Il y a tout dans cet échange : une contre-vérité (Mélenchon a déjà été élu au suffrage direct) ; l’arrogance (le ricanement de Demorand croyant piéger son invité) ; la gestuelle méprisante (la posture physique et les signes de la main). Nous ne dirons rien du physique proprement dit de Demorand : laissons cela à ses collègues de France Inter et aux dessins satiriques. En revanche, son attitude est une composante de l’interrogatoire. Avachi sur sa chaise, le bras sur le dossier, alliant des gestes de mépris à son ton insolent, Nicolas Demorand, pas rasé, porte un haut de jogging à capuche. Face à lui, Jean-Luc Mélenchon est en costume, il porte une cravate et se tient droit sur la chaise.

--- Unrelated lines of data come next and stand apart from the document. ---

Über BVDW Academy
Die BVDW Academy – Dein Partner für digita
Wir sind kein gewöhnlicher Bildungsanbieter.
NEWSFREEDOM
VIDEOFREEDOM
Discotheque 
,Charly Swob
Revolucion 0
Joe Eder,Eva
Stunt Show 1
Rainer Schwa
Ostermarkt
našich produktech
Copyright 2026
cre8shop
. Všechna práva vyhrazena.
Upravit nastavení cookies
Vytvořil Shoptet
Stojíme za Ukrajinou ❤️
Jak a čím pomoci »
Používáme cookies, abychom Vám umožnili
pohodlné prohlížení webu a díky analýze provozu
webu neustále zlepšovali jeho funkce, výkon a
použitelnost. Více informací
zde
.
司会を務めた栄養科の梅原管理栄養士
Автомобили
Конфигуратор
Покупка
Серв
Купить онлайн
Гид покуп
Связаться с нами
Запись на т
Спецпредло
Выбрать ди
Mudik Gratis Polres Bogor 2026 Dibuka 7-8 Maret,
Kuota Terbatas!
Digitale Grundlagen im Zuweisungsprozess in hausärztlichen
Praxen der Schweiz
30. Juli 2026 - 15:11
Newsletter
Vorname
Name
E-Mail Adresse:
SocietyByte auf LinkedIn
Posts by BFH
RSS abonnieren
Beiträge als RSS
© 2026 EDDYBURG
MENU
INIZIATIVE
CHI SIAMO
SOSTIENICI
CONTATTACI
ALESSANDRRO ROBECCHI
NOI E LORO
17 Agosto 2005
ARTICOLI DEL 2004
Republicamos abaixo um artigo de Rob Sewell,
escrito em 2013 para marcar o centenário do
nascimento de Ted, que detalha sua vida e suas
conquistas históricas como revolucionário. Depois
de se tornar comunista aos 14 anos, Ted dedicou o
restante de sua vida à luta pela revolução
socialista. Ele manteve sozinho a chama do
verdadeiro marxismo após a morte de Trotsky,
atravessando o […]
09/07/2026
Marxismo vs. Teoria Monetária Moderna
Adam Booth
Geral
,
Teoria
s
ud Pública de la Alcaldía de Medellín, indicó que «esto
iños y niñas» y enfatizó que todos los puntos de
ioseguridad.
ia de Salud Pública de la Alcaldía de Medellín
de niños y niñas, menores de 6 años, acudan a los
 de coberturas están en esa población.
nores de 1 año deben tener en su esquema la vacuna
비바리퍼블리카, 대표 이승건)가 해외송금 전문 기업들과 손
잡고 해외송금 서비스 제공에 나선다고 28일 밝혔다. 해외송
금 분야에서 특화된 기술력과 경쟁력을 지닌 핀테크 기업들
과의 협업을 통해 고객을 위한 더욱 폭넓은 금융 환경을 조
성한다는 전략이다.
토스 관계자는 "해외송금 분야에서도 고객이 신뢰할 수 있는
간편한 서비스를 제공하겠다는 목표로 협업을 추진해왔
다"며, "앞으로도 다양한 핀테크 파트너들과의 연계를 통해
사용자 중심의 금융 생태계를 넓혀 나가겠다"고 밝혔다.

Pourtant Demorand n’hésite pas à interpeller son interlocuteur sur sa gestuelle pour désamorcer son discours en lui reprochant de le montrer du doigt… l’imitant quelques secondes plus tard – sans s’en rendre compte – quand il s’énerve à son tour !

Cette mise en scène de l’arrogance accompagne les formules provocantes (« un peu court, jeune homme »  ; « Oui c’est bon, on connaît  ») ou les contrevérités (« Vous n’avez jamais été élu par le peuple ») qui ont pour effet, et sans doute pour but, de pousser Mélenchon hors de ses gonds.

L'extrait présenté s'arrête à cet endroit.